Geschlechterbewusste Arbeit in Kindergarten, Hort und Grundschule

Praxisfeld Kindergarten/ Hort
Was führt dazu, dass Mädchen sich schon in den frühen Lebensjahren „weiblich“ –  z.B. zurückhaltender, leiser, folgsamer und zickig – und Jungen sich „männlich“ – z.B. aggressiver, lauter, durchsetzungsfreudiger und direkter – verhalten? Wie kann ich als Pädagogin oder Pädagoge der Festlegung der Kinder auf einseitige Verhaltens- und Rollenmodelle entgegenwirken und nicht-rollenkonformes Verhalten bei Kindern stärken?
Themen der Fortbildungen sind: 

  • Reflexion gesellschaftlicher wie persönlicher Geschlechterbilder
  • Auswirkungen auf die Sozialisation der Kinder.
  • Prinzipien, Methoden und Materialien geschlechterbewusster Pädagogik 
  • Umsetzungsmöglichkeiten in der Praxis

 Praxisfeld Grundschule

Wie bewältigen Mädchen, wie Jungen die anstehenden Entwicklungsaufgaben? Wie wirken sich Zuschreibungen an Geschlechterrollen (immer noch) aus? Wie gehen Mädchen und Jungen mit Konflikten um? Wie gestalten sich Prozesse der Geschlechterrollenaneignung?
Themen der Arbeit mit Jungen: Umgang mit Konflikten, Gefühle, eigene Grenzen und die Grenzen anderer, Regeln, Raumaneignung, Rollenvorbilder und – alternativen. Themen der Arbeit mit Mädchen sind u.a.: Wünsche und Interessen und die Ermutigung, diese wahrzunehmen und aktiv zu gestalten; „zickiges“ Verhalten von Mädchen (Gründe, Funktion, pädagogische Handlungskonzepte).

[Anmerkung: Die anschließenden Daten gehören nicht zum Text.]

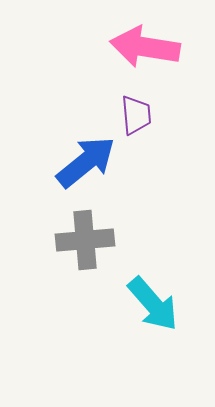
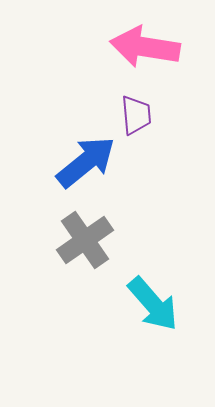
gray cross: rotated 30 degrees counterclockwise
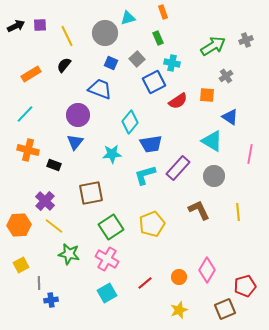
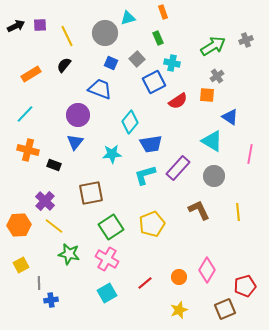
gray cross at (226, 76): moved 9 px left
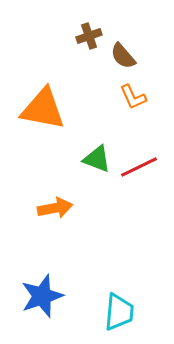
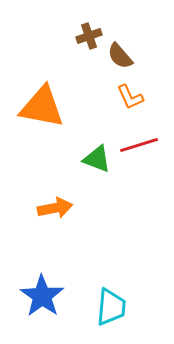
brown semicircle: moved 3 px left
orange L-shape: moved 3 px left
orange triangle: moved 1 px left, 2 px up
red line: moved 22 px up; rotated 9 degrees clockwise
blue star: rotated 18 degrees counterclockwise
cyan trapezoid: moved 8 px left, 5 px up
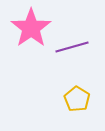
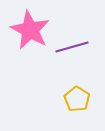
pink star: moved 1 px left, 2 px down; rotated 9 degrees counterclockwise
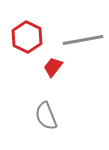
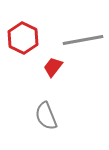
red hexagon: moved 4 px left, 1 px down
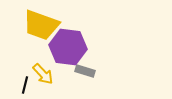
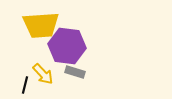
yellow trapezoid: rotated 24 degrees counterclockwise
purple hexagon: moved 1 px left, 1 px up
gray rectangle: moved 10 px left, 1 px down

Geschlechterbewusste Sexualpädagogik

Sexualität ist mehr als miteinander schlafen. Sie ist in ihren jeweiligen Erscheinungsformen natürlicher Bestandteil unseres gesamten Lebens. Neben dieser Selbstverständlichkeit von Sexualität einerseits ist der Umgang damit jedoch häufig eher schwierig. Verständlicherweise, denn es handelt sich um ein sehr persönliches und intimes Thema, bei dem es schwer ist darüber zu sprechen, ohne nicht mit den eigenen Gefühlen dazu konfrontiert zu sein. Gerade für die sexualpädagogische Arbeit ist es unser Anliegen Sie zu befähigen sich verantwortlich, kompetent und bewusst mit dem Thema in ihrer Praxis auseinandersetzen zu können und Handlungsmöglichkeiten in Ihrem jeweiligen Arbeitsfeld zu bekommen.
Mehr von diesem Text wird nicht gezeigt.